- _Task to carry out_: Within the listing below, the lines to output run from the one containing "Resoconto stenografico num. 42" through the one containing "Esame dei pareri"; copy them exactly and nothing else.

- _Stored data_:
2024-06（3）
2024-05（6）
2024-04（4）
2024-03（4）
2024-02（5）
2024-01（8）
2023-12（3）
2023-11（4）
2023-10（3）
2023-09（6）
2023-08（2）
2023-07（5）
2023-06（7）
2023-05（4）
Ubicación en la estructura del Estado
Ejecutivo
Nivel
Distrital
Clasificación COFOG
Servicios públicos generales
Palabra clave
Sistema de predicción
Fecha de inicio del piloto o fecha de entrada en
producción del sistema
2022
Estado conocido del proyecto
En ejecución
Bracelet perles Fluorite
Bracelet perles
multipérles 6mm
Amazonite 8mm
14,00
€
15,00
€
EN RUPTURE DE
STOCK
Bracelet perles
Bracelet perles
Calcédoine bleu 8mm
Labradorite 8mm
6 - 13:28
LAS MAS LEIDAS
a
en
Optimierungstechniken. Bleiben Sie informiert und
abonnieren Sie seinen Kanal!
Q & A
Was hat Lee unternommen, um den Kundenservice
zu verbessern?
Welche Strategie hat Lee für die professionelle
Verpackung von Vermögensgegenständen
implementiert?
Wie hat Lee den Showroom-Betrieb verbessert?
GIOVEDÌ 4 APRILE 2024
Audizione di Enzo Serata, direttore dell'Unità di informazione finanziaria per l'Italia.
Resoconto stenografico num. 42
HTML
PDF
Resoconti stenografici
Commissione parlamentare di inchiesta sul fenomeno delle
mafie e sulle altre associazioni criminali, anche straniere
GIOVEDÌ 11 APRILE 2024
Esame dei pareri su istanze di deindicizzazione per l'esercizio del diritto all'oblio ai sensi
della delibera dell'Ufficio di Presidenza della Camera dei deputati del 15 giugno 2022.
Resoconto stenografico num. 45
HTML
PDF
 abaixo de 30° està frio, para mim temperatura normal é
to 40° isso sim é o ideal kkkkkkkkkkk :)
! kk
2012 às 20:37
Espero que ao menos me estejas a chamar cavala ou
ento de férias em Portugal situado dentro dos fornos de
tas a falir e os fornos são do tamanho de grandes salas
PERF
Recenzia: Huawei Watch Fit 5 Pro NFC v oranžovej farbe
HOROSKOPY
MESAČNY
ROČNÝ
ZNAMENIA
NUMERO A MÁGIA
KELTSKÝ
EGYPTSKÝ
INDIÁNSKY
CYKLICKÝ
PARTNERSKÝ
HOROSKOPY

- _Solved problem_:
Resoconto stenografico num. 42
HTML
PDF
Resoconti stenografici
Commissione parlamentare di inchiesta sul fenomeno delle
mafie e sulle altre associazioni criminali, anche straniere
GIOVEDÌ 11 APRILE 2024
Esame dei pareri su istanze di deindicizzazione per l'esercizio del diritto all'oblio ai sensi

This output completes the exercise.